"Hey there, thanks for making my property worth even less!" You get calls and emails like that when you make a movie that raises public awareness of climate change, rising sea levels and worsening erosion.
The collateral damage of such efforts is they don't exactly boost housing values for those already living along the low-lying edges of the Chesapeake.
"High Tide in Dorchester," the Bay Journal film I just finished with photographer Dave Harp and producer Sandy Cannon Brown, shows how Maryland's fourth largest county by land area could shrink to 14th (of 23) by 2100 if we don't get serious about mitigating climate change.
Kathy Blake of Hoopersville in lower Dorchester County, the latest "fan" who called, didn't need our film to raise her awareness. She and her husband, John, have lost six cars to high tides in their yard in the last 15 years, not to mention several bicycles. "If it's at ground level here, sooner or later it floats away," she told me during an interview in her yard near the Honga River.
Kathy and John grew up in the Washington suburb of Bladensburg, which received ocean-going vessels coming up what is now the Anacostia River until around 1835. By 1898, a writer noted that only a canoe could still navigate to the "port" of Bladensburg, filled in by sediment from tree clearing and poor farming practices.
When I visited their current 1890s two-story home on Hoopersville Road, it was easy to see how they fell in love with the place in 1996. Across a breathtaking sweep of saltmarsh and Bay, I could see Solomons Island and Calvert Cliffs, highlighted by the morning sun on the Western Shore.
"It was so peaceful, so safe and quiet, a playground for our kids," Kathy said. Only later would the Blakes learn that they had moved to a place where the tide carries greater implications than the mere ebb and flow of water in and out of the Bay every six and a quarter hours.

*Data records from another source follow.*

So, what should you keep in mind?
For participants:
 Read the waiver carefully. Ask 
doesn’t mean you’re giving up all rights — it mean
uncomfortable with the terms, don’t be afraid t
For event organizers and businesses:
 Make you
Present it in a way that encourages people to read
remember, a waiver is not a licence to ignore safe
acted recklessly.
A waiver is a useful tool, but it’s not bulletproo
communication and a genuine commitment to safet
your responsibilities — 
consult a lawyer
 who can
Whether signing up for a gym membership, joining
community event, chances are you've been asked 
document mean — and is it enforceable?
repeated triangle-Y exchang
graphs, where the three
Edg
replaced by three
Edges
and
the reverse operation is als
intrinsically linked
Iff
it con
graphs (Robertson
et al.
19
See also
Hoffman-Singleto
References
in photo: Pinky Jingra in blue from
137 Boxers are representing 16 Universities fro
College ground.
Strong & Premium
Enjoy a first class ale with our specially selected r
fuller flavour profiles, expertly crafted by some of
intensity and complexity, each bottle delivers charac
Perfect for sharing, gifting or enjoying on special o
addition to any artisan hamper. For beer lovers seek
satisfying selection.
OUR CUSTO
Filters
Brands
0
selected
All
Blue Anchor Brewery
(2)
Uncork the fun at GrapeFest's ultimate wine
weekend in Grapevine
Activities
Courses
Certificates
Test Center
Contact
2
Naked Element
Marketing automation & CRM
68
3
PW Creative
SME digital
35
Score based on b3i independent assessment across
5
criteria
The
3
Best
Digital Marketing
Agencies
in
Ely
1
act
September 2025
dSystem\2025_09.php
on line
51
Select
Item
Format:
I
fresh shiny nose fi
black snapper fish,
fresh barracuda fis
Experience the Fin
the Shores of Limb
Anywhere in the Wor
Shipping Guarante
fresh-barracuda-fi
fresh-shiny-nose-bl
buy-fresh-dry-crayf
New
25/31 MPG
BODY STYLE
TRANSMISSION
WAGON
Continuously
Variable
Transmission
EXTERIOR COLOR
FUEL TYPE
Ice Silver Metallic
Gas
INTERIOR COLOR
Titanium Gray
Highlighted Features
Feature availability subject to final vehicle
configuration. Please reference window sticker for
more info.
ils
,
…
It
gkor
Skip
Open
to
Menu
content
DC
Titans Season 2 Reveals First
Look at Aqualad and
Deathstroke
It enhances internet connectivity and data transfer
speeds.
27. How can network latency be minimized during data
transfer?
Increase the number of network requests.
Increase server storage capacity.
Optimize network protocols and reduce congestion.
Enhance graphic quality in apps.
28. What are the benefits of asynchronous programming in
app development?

Her first memorable high-water experience seemed more of a nuisance than anything—a couple of inches of water across the road as she took the kids to the school bus. "This is nothing," the bus driver told her, and all morning it kept coming, up the front steps, to the front door sill, into the living room. "Oh well, we bought the house," she said.
Kathy has long been in the habit of moving their vehicles across the street to slightly higher ground when she knows high water is coming, but sometimes there's no warning. Last February on a bitter cold morning, she came downstairs to find the house surrounded by glistening water. "There was six inches in the Toyota Highlander . . . a total loss."
She hauled her five-year-old granddaughter to the bus in a canoe that day. The water didn't make it into the house, "but it was so close I knew if a truck came by, the wave from it would swamp the living room."
The "big tide"—the biggest in recorded history for many parts of the Chesapeake—came in 2003 with the remnants of Hurricane Isabel. The Blakes had five feet of water in their home and evacuated in a hurry. "I left without even a pair of clean underwear," Kathy said.
Uninsured, they put more than $70,000 of their own money into restoring their home, this atop the nearly $30,000 they'd already put into the place.
"I stopped being emotionally attached here after Isabel, we lost so much," Kathy said. Even now, treasured pictures are leaned up, not attached to the walls, "so I can throw 'em in a box quick if I have to get out."
And Kathy does want out. She called me because our High Tide film mentioned the need for governments to consider buying out homes vulnerable to rising seas and erosion. Governments in other locations have been buying out properties for decades along floodplains of streams and rivers—it's cheaper in the long run than setting people back up for future disasters after flooding.
They could move anywhere; Kathy's a semi-retired grant writer and John's a plumber working on the Western Shore, coming back on weekends. But they can't afford to sell. A hunt club might pay a little for their six-and-a-half acres, much of it saltmarsh, "but nobody else in their right mind would buy here."
Anna Sierra, director of emergency services for Dorchester County, said officials are looking into possible federal-state grants for a "demonstration buyout" that would include the Blakes' home and another in the Neck District west of Cambridge. The latter home might be moved to a vacant lot in Cambridge and its land used for public water access. "But this is all very preliminary," Sierra stressed.
The two properties are just the tip of the iceberg, not only for Dorchester County, but for all of the nation's coastlines; seas are expected to rise up to six feet in the next century, simultaneously threatening and devaluing properties.
Another concern for Hoopersville: The long bridge and causeway connecting the tiny community to the mainland is showing serious damage from storms and needs around $16 million in repairs—several times what it cost to build it in 1980. Neither state nor county road budgets have money for that.
Kathy's plan B? "Hit the Powerball [lottery]," she said. "Or … it's horrible to think this, but we're insured now for flooding. The rates just went from $1,600 to $2,000 annually. If another Isabel hit, I could just take the money and leave."
She wouldn't go far from tidewater, though. "I love the Bay," she said. "I just don't love sharing my house and cars with it."
Tom Horton has written about Chesapeake Bay for more than 40 years, including eight books. He lives in Salisbury, where he is also a professor of Environmental Studies at Salisbury University. His views do not necessarily reflect those of the Bay Journal.